* **Records for the task**:
========================================

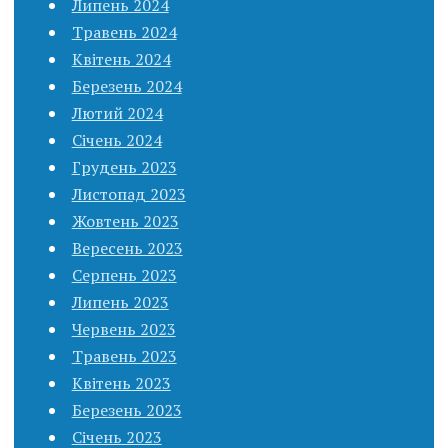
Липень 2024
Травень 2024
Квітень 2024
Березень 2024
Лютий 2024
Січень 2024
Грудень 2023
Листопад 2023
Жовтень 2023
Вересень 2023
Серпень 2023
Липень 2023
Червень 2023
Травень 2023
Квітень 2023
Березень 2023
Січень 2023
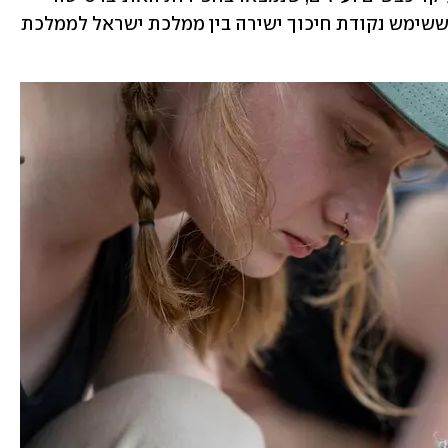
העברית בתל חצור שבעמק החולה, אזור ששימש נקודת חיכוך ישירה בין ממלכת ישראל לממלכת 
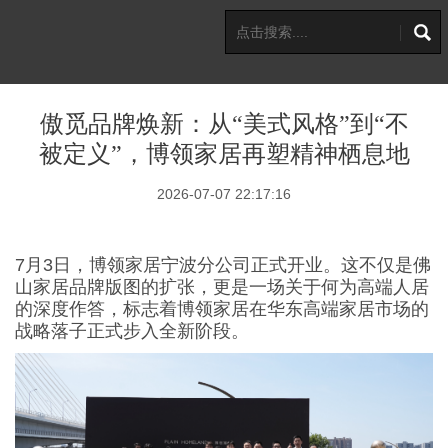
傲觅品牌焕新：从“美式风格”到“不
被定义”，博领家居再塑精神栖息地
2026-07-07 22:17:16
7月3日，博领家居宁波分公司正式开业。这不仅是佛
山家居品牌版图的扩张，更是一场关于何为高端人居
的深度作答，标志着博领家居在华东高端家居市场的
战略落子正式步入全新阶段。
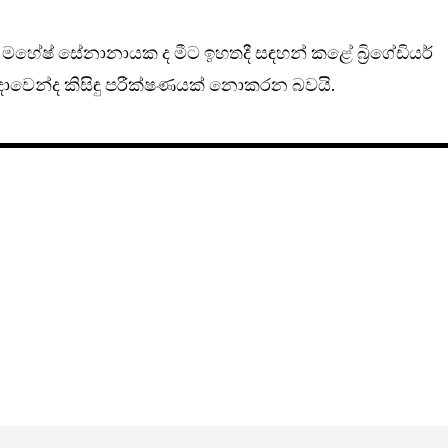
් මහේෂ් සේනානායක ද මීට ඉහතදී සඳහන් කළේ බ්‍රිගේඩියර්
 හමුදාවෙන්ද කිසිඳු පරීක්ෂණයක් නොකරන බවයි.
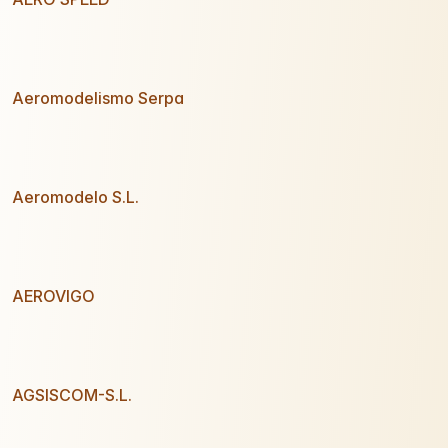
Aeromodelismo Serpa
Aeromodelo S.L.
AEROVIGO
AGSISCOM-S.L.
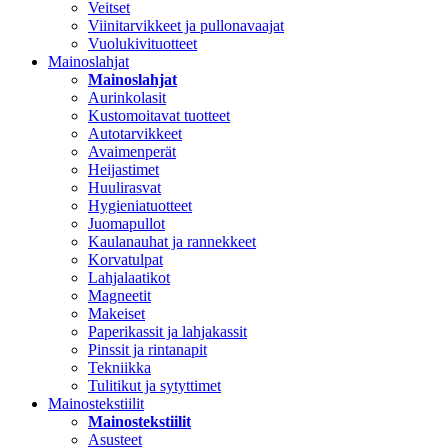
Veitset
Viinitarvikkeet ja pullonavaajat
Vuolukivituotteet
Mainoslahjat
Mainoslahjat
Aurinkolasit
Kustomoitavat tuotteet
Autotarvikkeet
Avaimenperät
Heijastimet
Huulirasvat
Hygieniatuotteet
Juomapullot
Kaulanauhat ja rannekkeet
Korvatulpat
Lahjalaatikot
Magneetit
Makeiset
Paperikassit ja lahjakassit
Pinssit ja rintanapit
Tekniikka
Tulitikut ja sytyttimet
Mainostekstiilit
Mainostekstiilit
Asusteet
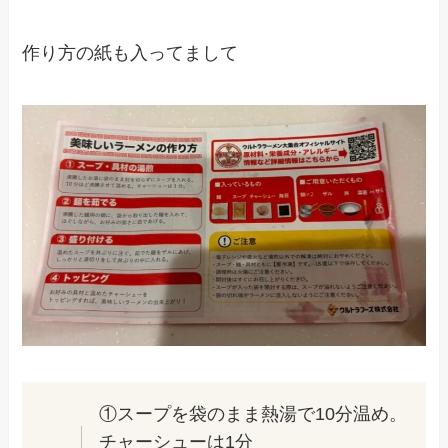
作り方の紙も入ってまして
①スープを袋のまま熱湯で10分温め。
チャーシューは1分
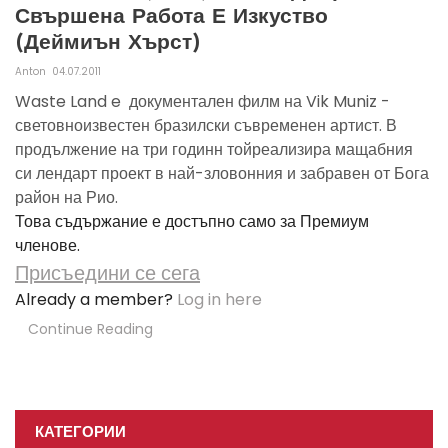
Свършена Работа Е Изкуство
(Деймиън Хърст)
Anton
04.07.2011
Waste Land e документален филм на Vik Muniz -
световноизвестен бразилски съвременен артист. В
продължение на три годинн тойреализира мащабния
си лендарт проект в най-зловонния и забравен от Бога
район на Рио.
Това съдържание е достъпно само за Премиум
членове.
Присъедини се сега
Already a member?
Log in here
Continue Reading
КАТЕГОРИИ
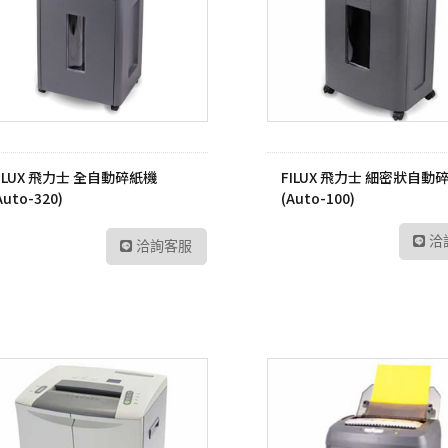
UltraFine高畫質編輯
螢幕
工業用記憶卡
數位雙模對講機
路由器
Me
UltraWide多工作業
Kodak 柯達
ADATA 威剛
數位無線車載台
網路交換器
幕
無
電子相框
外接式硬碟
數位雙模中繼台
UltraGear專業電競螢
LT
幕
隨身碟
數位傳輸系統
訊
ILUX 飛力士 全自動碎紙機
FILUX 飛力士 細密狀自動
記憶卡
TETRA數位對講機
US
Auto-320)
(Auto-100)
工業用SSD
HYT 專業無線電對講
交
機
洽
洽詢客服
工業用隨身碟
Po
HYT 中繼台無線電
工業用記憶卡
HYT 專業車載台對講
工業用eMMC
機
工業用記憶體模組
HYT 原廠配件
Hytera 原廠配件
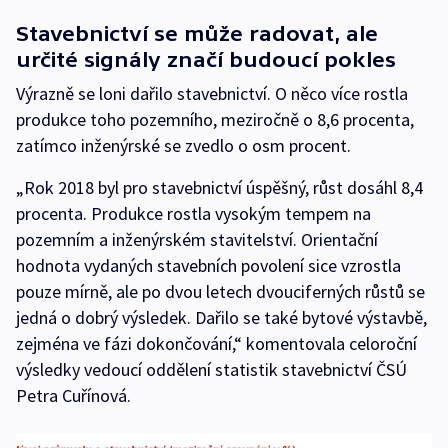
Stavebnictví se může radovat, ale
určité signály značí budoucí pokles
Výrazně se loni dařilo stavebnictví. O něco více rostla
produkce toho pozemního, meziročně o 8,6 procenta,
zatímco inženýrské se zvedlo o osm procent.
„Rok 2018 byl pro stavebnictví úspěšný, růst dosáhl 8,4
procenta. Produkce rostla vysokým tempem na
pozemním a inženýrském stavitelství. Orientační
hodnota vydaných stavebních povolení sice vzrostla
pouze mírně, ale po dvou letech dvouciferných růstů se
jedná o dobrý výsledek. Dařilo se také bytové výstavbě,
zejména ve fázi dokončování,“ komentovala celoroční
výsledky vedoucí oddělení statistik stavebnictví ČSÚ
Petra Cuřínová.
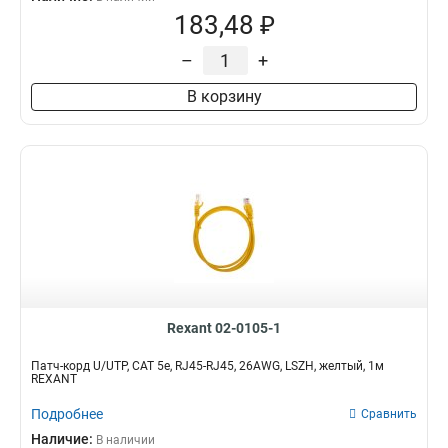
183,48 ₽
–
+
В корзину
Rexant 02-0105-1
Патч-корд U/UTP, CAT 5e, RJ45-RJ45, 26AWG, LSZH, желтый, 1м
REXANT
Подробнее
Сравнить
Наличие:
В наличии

========================================

If a line falls between the one containing "pouze mírně, ale" and the last line of the entries above, both included, reproduce it exactly; leave the pictures out.

pouze mírně, ale po dvou letech dvouciferných růstů se
jedná o dobrý výsledek. Dařilo se také bytové výstavbě,
zejména ve fázi dokončování,“ komentovala celoroční
výsledky vedoucí oddělení statistik stavebnictví ČSÚ
Petra Cuřínová.
183,48 ₽
–
+
В корзину
Rexant 02-0105-1
Патч-корд U/UTP, CAT 5e, RJ45-RJ45, 26AWG, LSZH, желтый, 1м
REXANT
Подробнее
Сравнить
Наличие:
В наличии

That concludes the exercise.